“Where’s the poetry? / Where’s the anarchy? / Where’s the love?”
All three of those things were definitely in the air when lo-fi artist heka celebrated the release of her latest EP, swan songs, at Avalon Café on Thursday. Complete with a fog machine, video projections, colorful LED lights, and a single lightbulb hanging overhead, Avalon’s small back room was the perfect setting for what felt like heka’s homecoming.
Singer-songwriter Francesca Brierley, A.K.A. heka, has been wooing London’s DIY scene since 2017 with her soft, sentimental, wonderfully strange songs, which she arranges and produces herself. This time, though, she shared the stage with Caius Williams on bass, Pike Ogivly on drums, Louie Barby on cello, and Aga Ujma on harp. heka herself wielded a red Stratocaster and a loop pedal, which she used for both guitar and vocals.
“I’m gonna play some sad music!” she merrily announced to the cheering crowd before making quick work of a guitar loop for the EP’s arguably most haunting track, ‘i’m the thorn’. She laughed off a few errant notes that made it into the loop, insisting she’d make it work. As the song built, it was easy to forget that those notes, and the subtle texture they added to the piece’s moody tone, were unintentional in the first place. This readiness to embrace imperfection and welcome dissonance is part of what makes heka so special.
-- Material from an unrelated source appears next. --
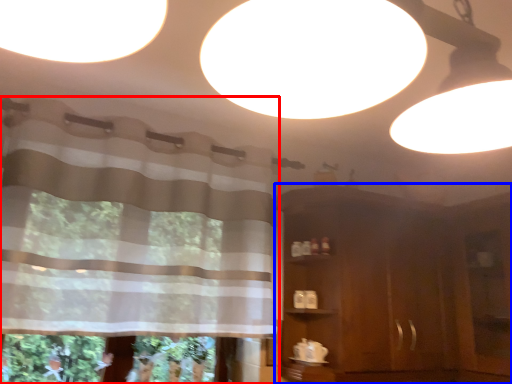 Question: Among these objects, which one is nearest to the camera, curtain (highlighted by a red box) or dresser (highlighted by a blue box)?

Choices:
 (A) curtain
 (B) dresser

Answer: (A)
Despite what heka herself might say, “sad” doesn’t fully capture what her music is about. Lyrically, she is obsessed with the visceral, the corporeal. While Thursday’s performance still carried the ever-present darkness that underpins all of her work, heka and her band covered ground from the cinematic to the soulful, from the intimate to the cacophonous, from the awe-inspiring to the gut-wrenching. The EP’s pensive, gently pulsing track ‘april (away)’ was transformed into an unexpected headbanger. Between layers of heka’s dulcet voice, Barby’s glitched-out pizzicato, and the booming rhythm section, the space was utterly bathed in sound.

To be a fan of heka, it seems, is to be a friend, too. “Everyone I play with, I’m inspired by,” she said to me before the start of the show, which opened with acts by fellow talents Jeanie Glass and James Howard. “Everyone who’s supporting, I chose them because I’m a huge fan.”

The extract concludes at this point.